Would you return the lines between the one holding "focus area (e.g., women, LGBTQIA+" and the one holding "best ERGs foster", inclusive, and only those, exactly as they stand in the listing below?

THE RECORDS:
-- Opening Marker --
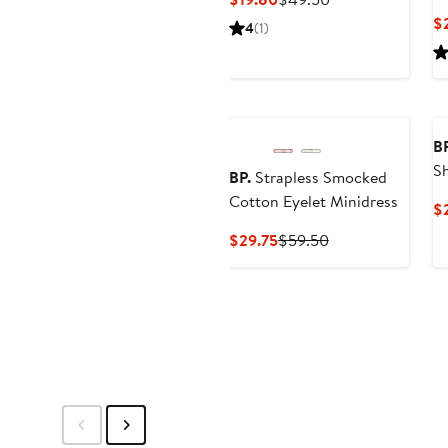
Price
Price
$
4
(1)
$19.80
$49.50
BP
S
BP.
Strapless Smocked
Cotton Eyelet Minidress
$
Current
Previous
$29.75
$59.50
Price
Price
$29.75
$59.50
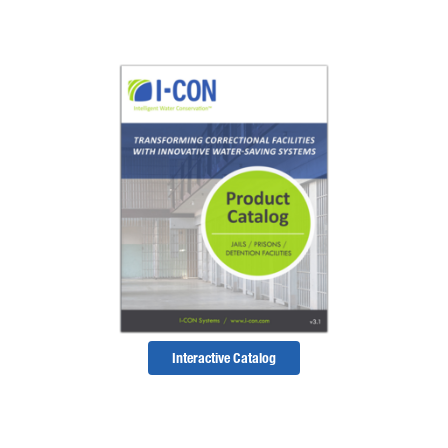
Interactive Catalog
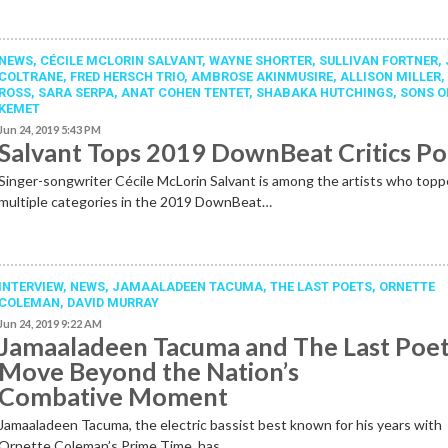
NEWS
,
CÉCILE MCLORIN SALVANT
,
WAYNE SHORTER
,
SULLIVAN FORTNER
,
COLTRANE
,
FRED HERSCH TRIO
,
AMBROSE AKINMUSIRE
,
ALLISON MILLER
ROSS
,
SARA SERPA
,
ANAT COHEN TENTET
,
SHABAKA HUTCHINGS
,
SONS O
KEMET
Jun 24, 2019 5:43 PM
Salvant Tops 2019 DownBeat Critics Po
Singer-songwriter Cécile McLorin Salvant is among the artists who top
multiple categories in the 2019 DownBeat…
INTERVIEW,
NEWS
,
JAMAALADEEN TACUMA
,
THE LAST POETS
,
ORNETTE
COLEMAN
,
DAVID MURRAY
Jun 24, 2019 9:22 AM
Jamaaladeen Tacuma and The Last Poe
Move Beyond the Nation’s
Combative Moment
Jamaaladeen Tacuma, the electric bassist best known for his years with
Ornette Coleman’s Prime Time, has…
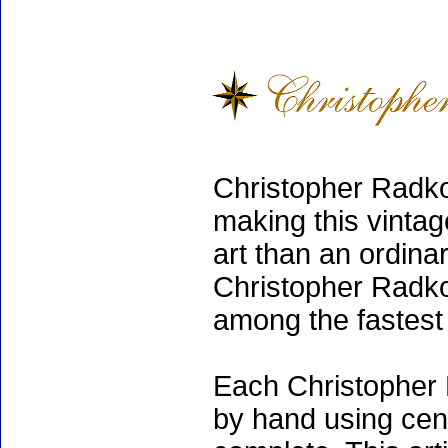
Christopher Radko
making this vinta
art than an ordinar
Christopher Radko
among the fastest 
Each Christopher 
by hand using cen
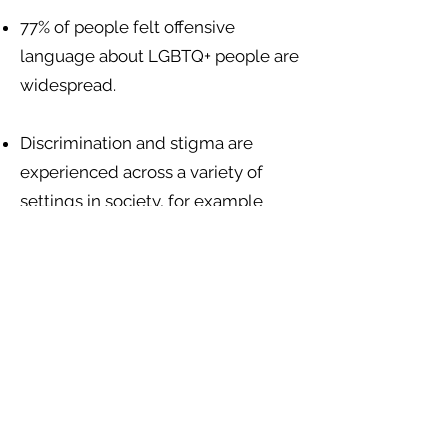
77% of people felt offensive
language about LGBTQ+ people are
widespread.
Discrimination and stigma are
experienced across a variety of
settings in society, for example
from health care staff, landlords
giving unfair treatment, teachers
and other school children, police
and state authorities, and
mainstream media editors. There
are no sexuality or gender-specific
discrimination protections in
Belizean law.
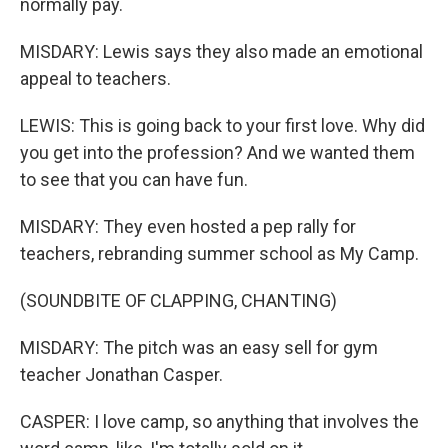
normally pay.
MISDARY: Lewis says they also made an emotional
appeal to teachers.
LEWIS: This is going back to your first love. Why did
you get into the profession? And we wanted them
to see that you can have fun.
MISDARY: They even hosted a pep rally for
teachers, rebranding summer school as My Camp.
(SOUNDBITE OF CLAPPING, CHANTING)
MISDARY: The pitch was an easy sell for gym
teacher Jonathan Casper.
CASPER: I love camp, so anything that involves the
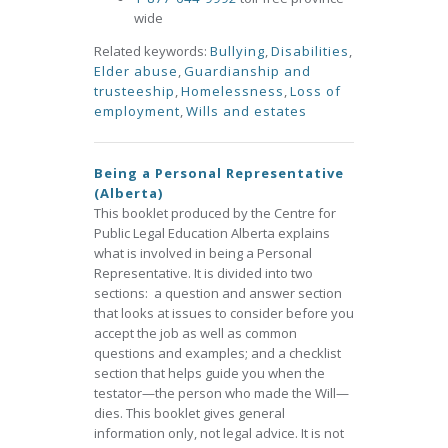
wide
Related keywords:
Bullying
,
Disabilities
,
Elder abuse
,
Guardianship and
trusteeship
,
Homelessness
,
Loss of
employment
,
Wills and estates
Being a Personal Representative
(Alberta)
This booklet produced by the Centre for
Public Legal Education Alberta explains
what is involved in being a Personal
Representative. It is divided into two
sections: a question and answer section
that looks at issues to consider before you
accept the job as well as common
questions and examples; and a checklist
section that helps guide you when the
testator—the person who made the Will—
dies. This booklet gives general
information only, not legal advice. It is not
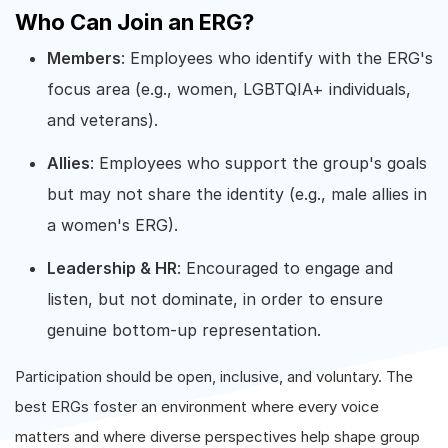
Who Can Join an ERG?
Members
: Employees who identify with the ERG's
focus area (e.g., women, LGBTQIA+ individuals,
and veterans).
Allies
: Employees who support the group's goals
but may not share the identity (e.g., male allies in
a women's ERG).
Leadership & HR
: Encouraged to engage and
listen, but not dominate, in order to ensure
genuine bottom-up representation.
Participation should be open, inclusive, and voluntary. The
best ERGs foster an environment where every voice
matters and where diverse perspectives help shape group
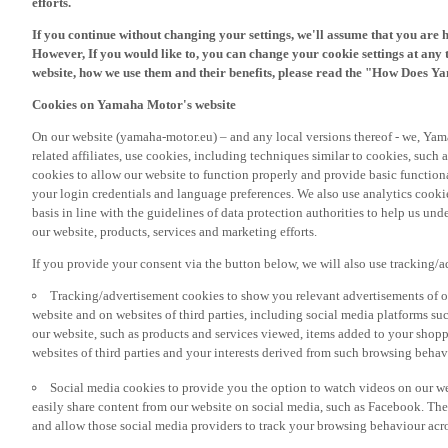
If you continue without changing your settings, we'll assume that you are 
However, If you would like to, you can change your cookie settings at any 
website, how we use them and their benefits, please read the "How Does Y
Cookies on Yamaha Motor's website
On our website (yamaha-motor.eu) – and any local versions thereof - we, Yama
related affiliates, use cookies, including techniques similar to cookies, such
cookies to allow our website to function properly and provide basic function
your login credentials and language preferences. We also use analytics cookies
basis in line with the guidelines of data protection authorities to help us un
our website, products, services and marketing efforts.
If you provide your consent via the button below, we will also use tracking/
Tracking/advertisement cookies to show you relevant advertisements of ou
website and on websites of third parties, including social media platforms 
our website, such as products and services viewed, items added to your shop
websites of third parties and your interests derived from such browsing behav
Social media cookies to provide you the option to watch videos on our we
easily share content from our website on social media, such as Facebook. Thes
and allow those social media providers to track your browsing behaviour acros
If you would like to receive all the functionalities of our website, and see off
-- Closing Marker --
REPLY:
focus area (e.g., women, LGBTQIA+ individuals,
and veterans).
Allies
: Employees who support the group's goals
but may not share the identity (e.g., male allies in
a women's ERG).
Leadership & HR
: Encouraged to engage and
listen, but not dominate, in order to ensure
genuine bottom-up representation.
Participation should be open, inclusive, and voluntary. The
best ERGs foster an environment where every voice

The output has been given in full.